Zion Williamson doesn’t play basketball for the University of Northern Colorado. His freedom to play basketball has been limited by the rules laid down by two organizations worth billions of dollars, but it hasn’t been limited that much.
Yet Cody McDavis, a former player whose career peaked with scoring 5.9 points per game for Northern Colorado, used the New York Times opinion page to argue that athletes like him are entitled to the benefits of Williamson’s unpaid labor. If players like Williamson—who injured his knee last week because of the on-court breakup of one of the shoes he’s required to wear under Nike’s multimillion-dollar deal with Duke—were to collect a share of the money other people make off them, McDavis wrote, it “would distort the economics of college sports in a way that would hurt the broader community of student-athletes, universities, fans and alumni.”
The only reason Zion Williamson is a part of the community of student-athletes is that he was forced to be one, thanks to the mutual interests of the National College Athletic Association and the National Basketball Association, which led the NBA to bar 18-year-olds from the pros in 2005. With high schoolers blocked from going straight to the NBA, the NCAA got to market the spectacle of NBA-level talent playing a mandatory year of college ball, and the NBA got to reduce its risk of overpaying for teenagers who hadn’t been tested against older and more talented players. And Williamson got to risk blowing out his knee while playing for free.
McDavis did not dwell on Williamson’s situation, or on the fact that even the NBA has gotten tired of the current system and is trying to lower the draft age back from 19 to 18. His argument existed outside of history, like someone arguing that the reason to overthrow Venezuela is to stop more dominoes from falling to Communism in Latin America.
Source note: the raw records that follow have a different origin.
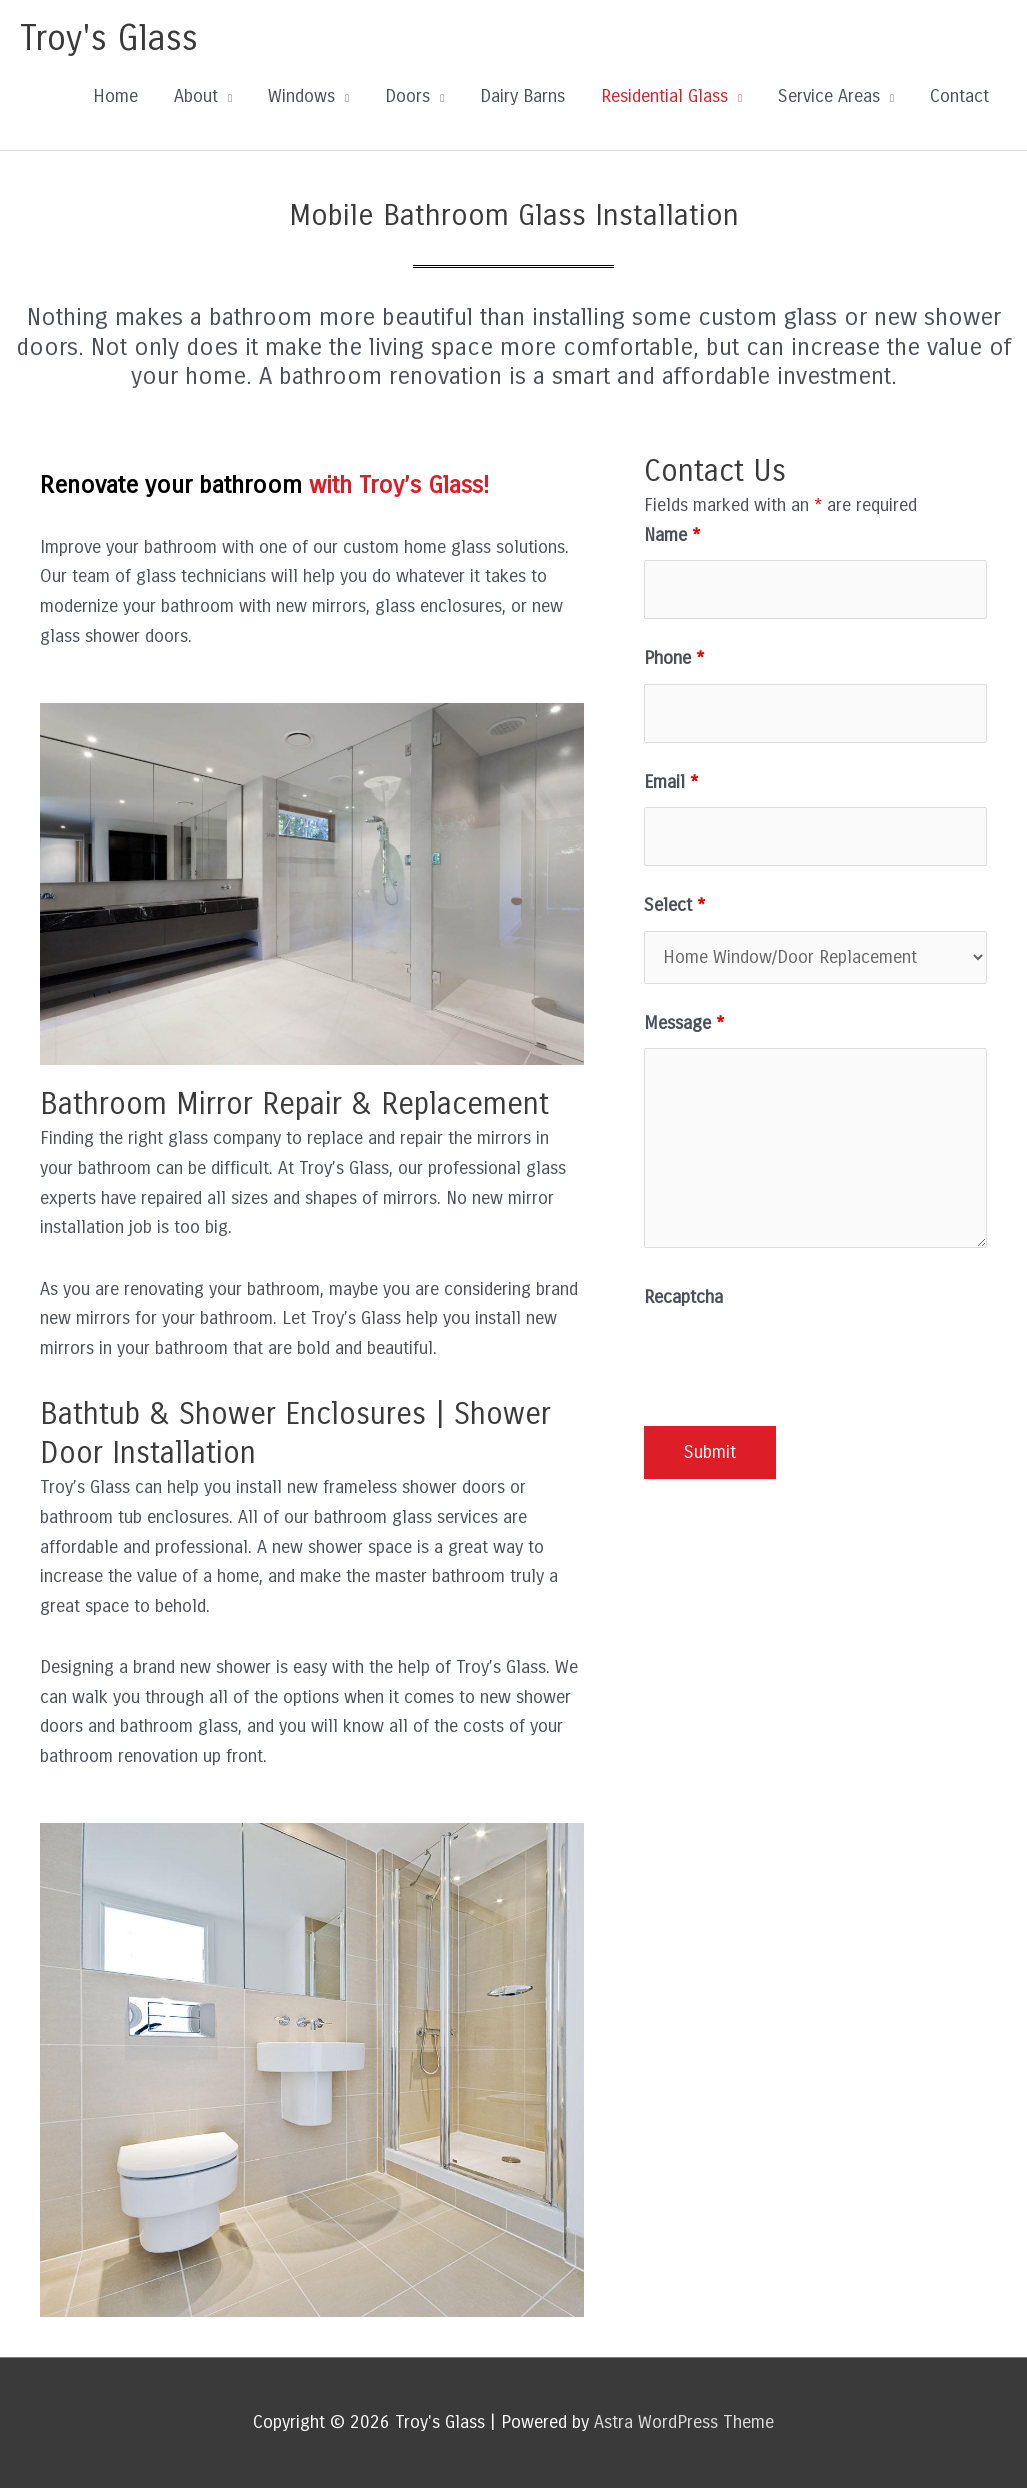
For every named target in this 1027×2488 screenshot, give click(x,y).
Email (671, 782)
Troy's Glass (109, 38)
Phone (674, 658)
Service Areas (829, 96)
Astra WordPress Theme (684, 2422)
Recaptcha (683, 1297)
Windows (301, 96)
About (196, 96)
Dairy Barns (522, 96)
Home (115, 96)
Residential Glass (664, 96)
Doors (407, 96)
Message (684, 1023)
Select (674, 905)
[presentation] (796, 1362)
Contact (959, 96)
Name (672, 535)
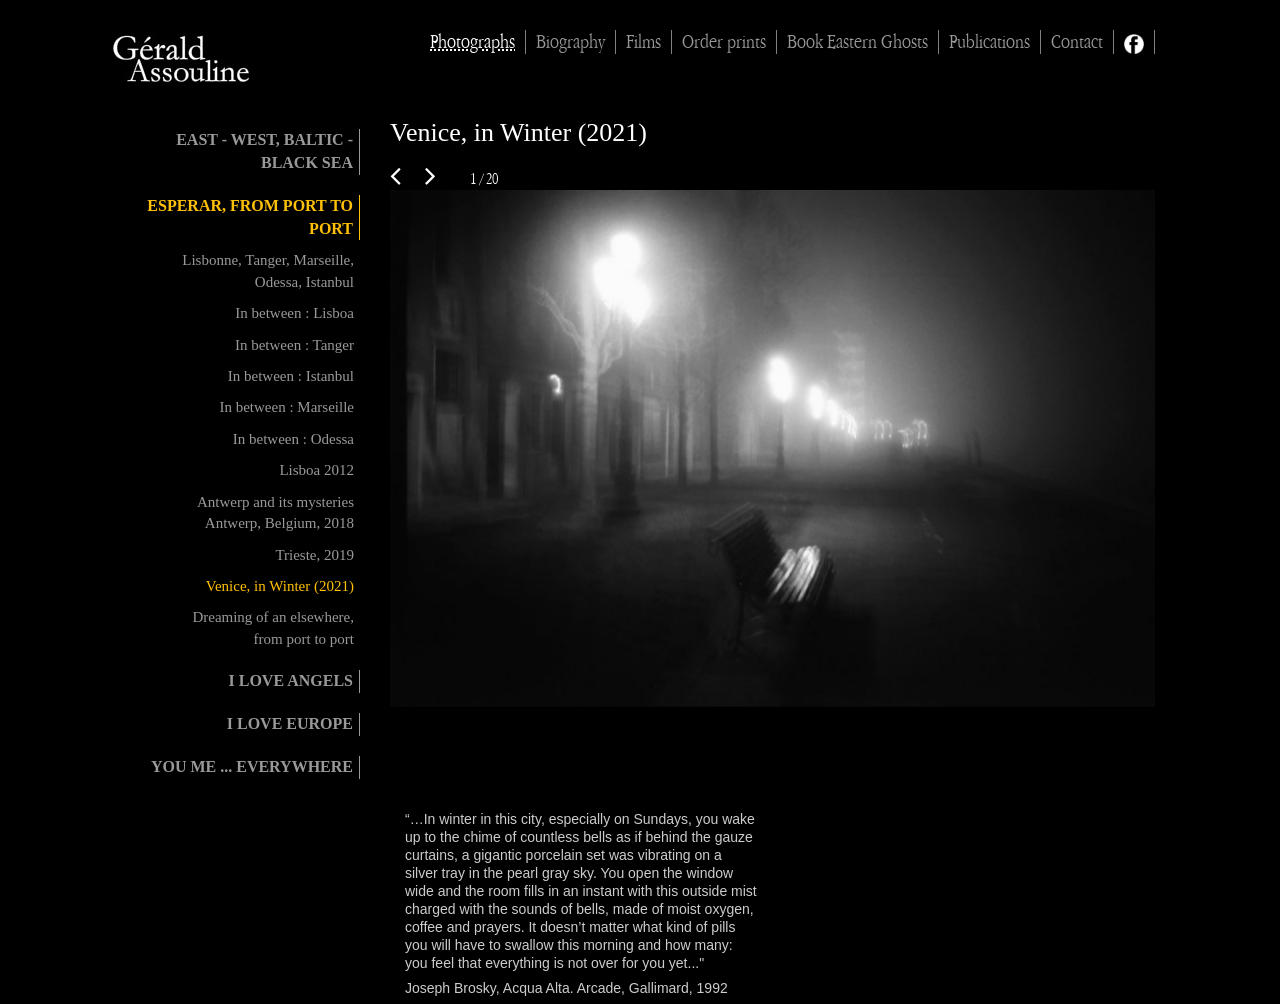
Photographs (472, 42)
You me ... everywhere (252, 766)
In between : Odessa (293, 439)
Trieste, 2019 (314, 555)
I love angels (291, 680)
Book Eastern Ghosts (857, 42)
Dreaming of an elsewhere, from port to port (273, 627)
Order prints (724, 42)
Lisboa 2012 (316, 470)
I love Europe (290, 723)
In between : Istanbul (291, 376)
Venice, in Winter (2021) (280, 586)
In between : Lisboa (294, 313)
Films (643, 42)
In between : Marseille (286, 407)
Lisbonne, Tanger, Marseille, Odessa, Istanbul (268, 270)
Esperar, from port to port (250, 217)
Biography (570, 42)
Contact (1077, 42)
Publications (989, 42)
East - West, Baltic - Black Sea (264, 151)
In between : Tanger (294, 345)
Williamson was just a peg for the timeless argument in favor of the status quo in college sports: paying the players would cost too much money.
“A handful of big sports programs would pay top dollar for a select few athletes,” McDavis wrote, “while almost every other college would get caught up in a bidding war it couldn’t afford.” This would be a real mess, to see colleges caught up in a frenzy of overspending on college athletics. Here, then, is how McDavis described the status quo that would be so tragically disrupted:
The 30 largest universities in the country each routinely generate annual revenues exceeding $100 million from sports, but according to the National Collegiate Athletic Association, most of those revenues are spent covering operating expenses for the school’s athletic programs and paying tuition for their student-athletes. The majority of Division I colleges in the N.C.A.A. operate at a loss. In fact, among the roughly 350 athletic departments in the N.C.A.A.’s Division I, only about 24 schools have generated more revenue than expenses in recent years. The nation’s top five conferences made over $6 billion in 2015, billions more than all other schools combined, according to an ESPN analysis of N.C.A.A. data.
The ban on paying wages to athletes has done nothing to stop schools from ruining their budgets to pour money into athletic facilities and making coaches their states’ highest-paid employees, in what is already a hopeless winner-take-all competition. Here’s how the Denver Post described the financial situation at McDavis’ own alma mater last year, a decade after it jumped to Division I:
UNC will end this fiscal year with a $10 million deficit and faces a similar shortfall next year, officials said, although the board of regents was told recently that deficit is now down to $4 million. Still, faculty members were told earlier this spring that the school’s reserves will be exhausted by 2021.
According to a spreadsheet of staff salaries on the university’s website, the athletic department at the University of Northern Colorado currently employs more than 70 full-time coaches and administrators, including a Senior Associate Athletic Director at $91,304, an Assistant Athletic Director at $53,070, a Director of Administration at $50,000, a Director of Sports Performance at $51,000, a Director of Marketing and Fan Experience at $50,000, and a Director of Strategic Communications at $50,000.
And none of this spending has made anyone care about the University of Northern Colorado’s sports program! The only real national attention the athletic department ever got came in 2007, when football team’s backup punter was convicted of stabbing the starting punter in the leg, in an apparent attempt to take over the job.
How would paying athletes make Northern Colorado’s situation any worse than it already is? McDavis warned that if an ongoing lawsuit ends up with a judge ruling in favor of college athletes getting paid, it will ruin the current system:
The top 25 or so schools will pay because they can afford to. The remaining 325 or so will be forced to make a decision: not pay their athletes (and risk losing top talent to schools that do) or find a way to pay.
But there aren’t 325 schools’ worth of Zion Williamsons to be paid for. Northern Colorado isn’t at risk of losing high-priced talent to Duke under some new set of rules; it has never been competitive with Duke for talent and never will be. What McDavis presented as a threat to college athletic programs is more likely to be their salvation. As long as athletes are off the budget, athletic departments can claim to be competing by proxy, spending recklessly on administrators and facilities to try to show they’re in the big time. If the payroll is set by the talent level, it will be obvious where the money belongs, and where it doesn’t.